李嬌嬌才不想裝了,直接就質問湯霧隱,而這臉皮算是徹底的給撕破,不過半日,她們就已經不打算維持表面上的和平。

李湯氏本是個以前天天跟人在後院算計來算計去的姨娘,能在大院中存活下來,還有一雙兒女,自然有她的一套生存法則。

但沒想到她今天會敗給一個小丫鬟,李湯氏覺得這事要是傳到她們府上,那些個姨娘都能把她給笑話一年。

湯霧隱一開始是打算跟他們和平共處,但還是認為快刀斬亂麻最是適合她,她根本就不適合宮鬥。

“不知表姐跟姑母可有沒有聽過這麽一句話,人不犯我,我不犯人,人若犯我,雖遠必誅。今天這事平心而論我做的的確不厚道,可你們卻是不厚道在先,若你們一開始就好好的,我何苦這樣呢。”

湯霧隱在那裏端著一絲笑容,看著面前這兩個母女,“我母親是好欺負,但是我的眼中卻容不得沙子,你們欺負了她,就要承擔後果,而且到時候可別怪我不顧及情分。”

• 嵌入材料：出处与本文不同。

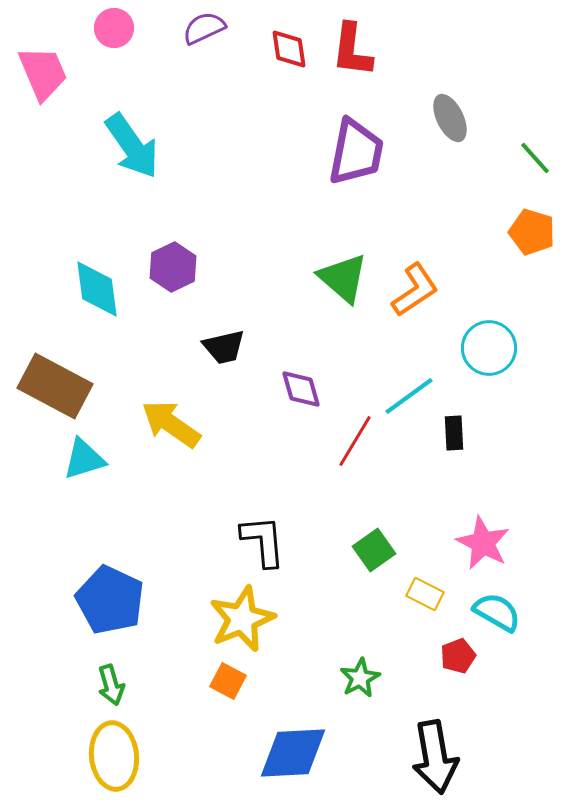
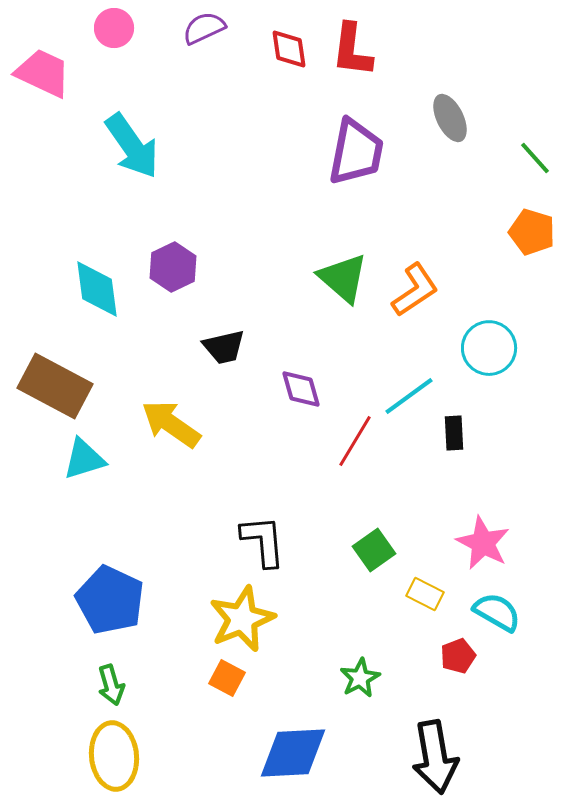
pink trapezoid: rotated 42 degrees counterclockwise
orange square: moved 1 px left, 3 px up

湯霧隱知道湯趙氏上次長安城一行,一定是受了委屈在李湯氏這裏,但是過去的她不打算追究,她說的是以後。

當然,這母女倆能聽進去,就此罷手最好,但是要還跟她們對著來,她也不介意陪他們好好的玩,只是到最後後悔的就不知道是誰了。

李湯氏知道湯霧隱指的是什麽,接不住她的話,所有只是冷笑一聲,“好大的口氣,那我們就走著瞧,我就不信這偌大的長安城,我還沒得個幫手了。”

“就是,我們可在這裏土生土長,而你不過是半路殺出來的。”李嬌嬌又舊事重提,就想借著這件事來打壓湯霧隱。

可湯霧隱絲毫都不介意李嬌嬌的冷嘲熱諷,“誰都想有個好的出身,這樣一生出來就擁有了一切,但是要沒有也可以用自己的雙手給爬上去,我並不覺得這低的出身有什麽好讓人不好意思的,就像我從來都沒有拿你們的出身來說事。”

湯霧隱跟楚維是一個觀念,英雄不問出處,但是就要看這個英雄是用什麽方法爬到那個高出的。